Survey Sez: Get a last name and you will stand out. How about Hogan?

CM Punk
Punk me once, shame on me. Punk me twice, shame on me again. Punk me three times, why are you punking me so much? I thought we were confidants.

CM Punk is straight-edge, which means he does not do drugs, he does not drink, he does not have promiscious relations, he does not eat Little Debbie products on weekdays, and he does not watch American Idol until the Final 10 contestants are determined. This guy has guts. If WWE makes him a world champion, they would be doing the world a great good.

Although, the Anaconda Vice must mean he has one weakness: befriending/eating/raising/fighting/teaching anacondas. What a horrendous role model.
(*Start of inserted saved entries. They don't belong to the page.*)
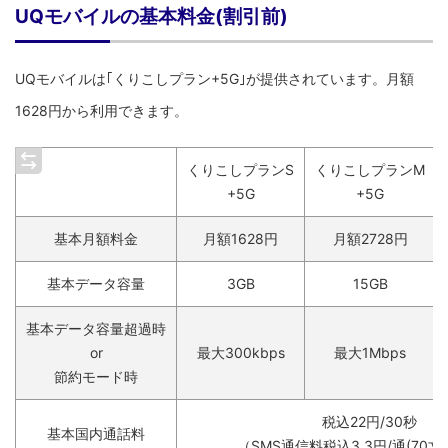
UQモバイルの基本料金(割引前)
UQモバイルは｢くりこしプラン+5G｣が提供されています。月額
1628円から利用できます。
くりこしプランS
くりこしプランM
+5G
+5G
基本月額料金
月額1628円
月額2728円
基本データ容量
3GB
15GB
基本データ容量超過時
or
最大300kbps
最大1Mbps
節約モード時
税込22円/30秒
基本国内通話料
（SMS通信料税込3.3円/通(70文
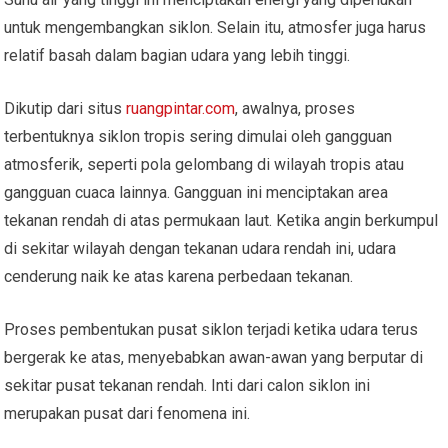
untuk mengembangkan siklon. Selain itu, atmosfer juga harus
relatif basah dalam bagian udara yang lebih tinggi.
Dikutip dari situs
ruangpintar.com
, awalnya, proses
terbentuknya siklon tropis sering dimulai oleh gangguan
atmosferik, seperti pola gelombang di wilayah tropis atau
gangguan cuaca lainnya. Gangguan ini menciptakan area
tekanan rendah di atas permukaan laut. Ketika angin berkumpul
di sekitar wilayah dengan tekanan udara rendah ini, udara
cenderung naik ke atas karena perbedaan tekanan.
Proses pembentukan pusat siklon terjadi ketika udara terus
bergerak ke atas, menyebabkan awan-awan yang berputar di
sekitar pusat tekanan rendah. Inti dari calon siklon ini
merupakan pusat dari fenomena ini.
Survey Sez: His name is CM Punk and he is feuding with Snitsky.

Elijah Burke
Knockout-Tapout Combination

The first time I saw Burke on WWE programming, I thought I was witnessing the return of Ron Killings. I had previously left the room to construct a food product for digestion when I caught a blurry glimpse of a figure from several meters away. I was excited to see K-Kwik again, so I started to rap and dance my way to the television. It was not until I positioned my eyes one inch from the television screen that I realized my mistake. Elijah Burke is a promising young superstar and all, but I rapped and danced for nothing. Plus, he was supposed to be in the Spirit Squad but turned the spot down. I dislike him doubly.

Also, he talks a lot about The Elijah Experience, which confuses me greatly. The Elijah Experience sounds like some kind of astrological laser light show featuring music by Elton John and Pat Benatar. What does that mean? That means it's awesome, but we'll see.

Survey Sez: WWE says Terkay is only palatable at Thanksgiving, and sometimes Christmas.

Hardcore Holly
How do I like him now?

Bob Holly may be a grizzly and or respected veteran, but his persona leaves a lot to be desired. When he sliced his back on a table in the middle of his surprisingly impressive match with RVD several eons ago, I thought it would result in a new path for his angry character. Maybe Holly would seek to avenge his injury by stalking Rob around the arena and trying to put him through tables at every turn. Maybe Holly would adopt a sadistic mean streak in which he'd try to maim all of his opponents, no matter if they did or did not want to hurt him. Then, what did we get? Holly's just mad. He's extremely mad.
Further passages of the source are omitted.